Problem to solve — Only lines containing the word "CUSTOMER" belong in the answer; copy each one from the records.

##############################

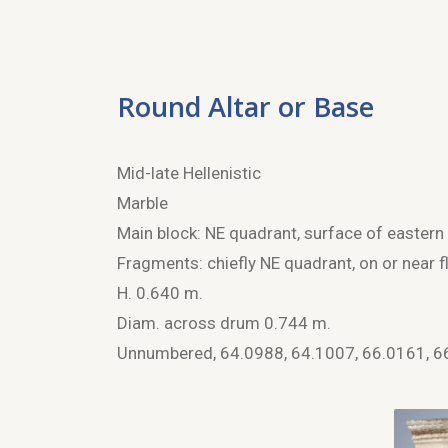
Round Altar or Base
Mid-late Hellenistic
Marble
Main block: NE quadrant, surface of eastern 
Fragments: chiefly NE quadrant, on or near fl
H. 0.640 m.
Diam. across drum 0.744 m.
Unnumbered, 64.0988, 64.1007, 66.0161, 6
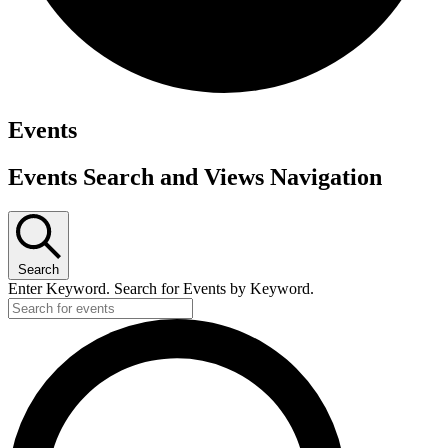
Events
Events Search and Views Navigation
Search
Enter Keyword. Search for Events by Keyword.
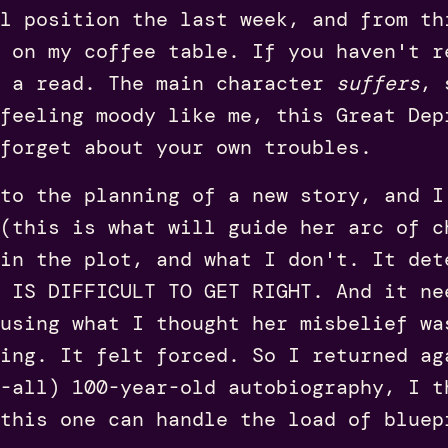
l position the last week, and from th
 on my coffee table. If you haven't r
h a read. The main character
suffers
, 
feeling moody like me, this Great Dep
forget about your own troubles.
to the planning of a new story, and I
(this is what will guide her arc of c
 in the plot, and what I don't. It det
T IS DIFFICULT TO GET RIGHT. And it ne
using what I thought her misbelief wa
ing. It felt forced. So I returned ag
-all) 100-year-old autobiography, I t
this one can handle the load of bluep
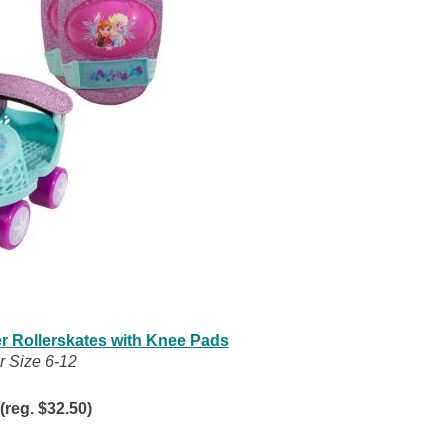
er Rollerskates with Knee Pads
r Size 6-12
(reg. $32.50)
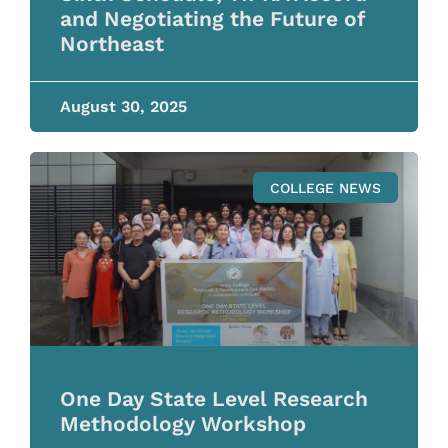
and Negotiating the Future of
Northeast
August 30, 2025
COLLEGE NEWS
One Day State Level Research
Methodology Workshop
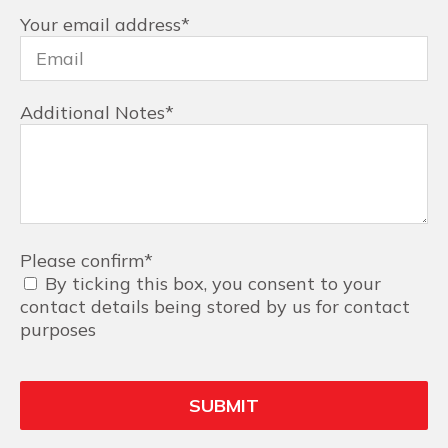
Your email address
*
Additional Notes
*
Please confirm
*
By ticking this box, you consent to your
contact details being stored by us for contact
purposes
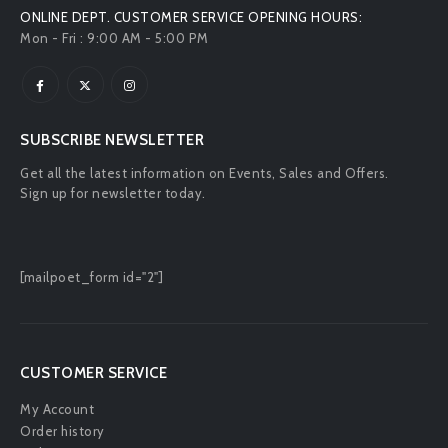
ONLINE DEPT. CUSTOMER SERVICE OPENING HOURS:
Mon - Fri : 9:00 AM - 5:00 PM
SUBSCRIBE NEWSLETTER
Get all the latest information on Events, Sales and Offers.
Sign up for newsletter today.
[mailpoet_form id="2"]
CUSTOMER SERVICE
My Account
Order history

##############################

Expected answer —
ONLINE DEPT. CUSTOMER SERVICE OPENING HOURS:
CUSTOMER SERVICE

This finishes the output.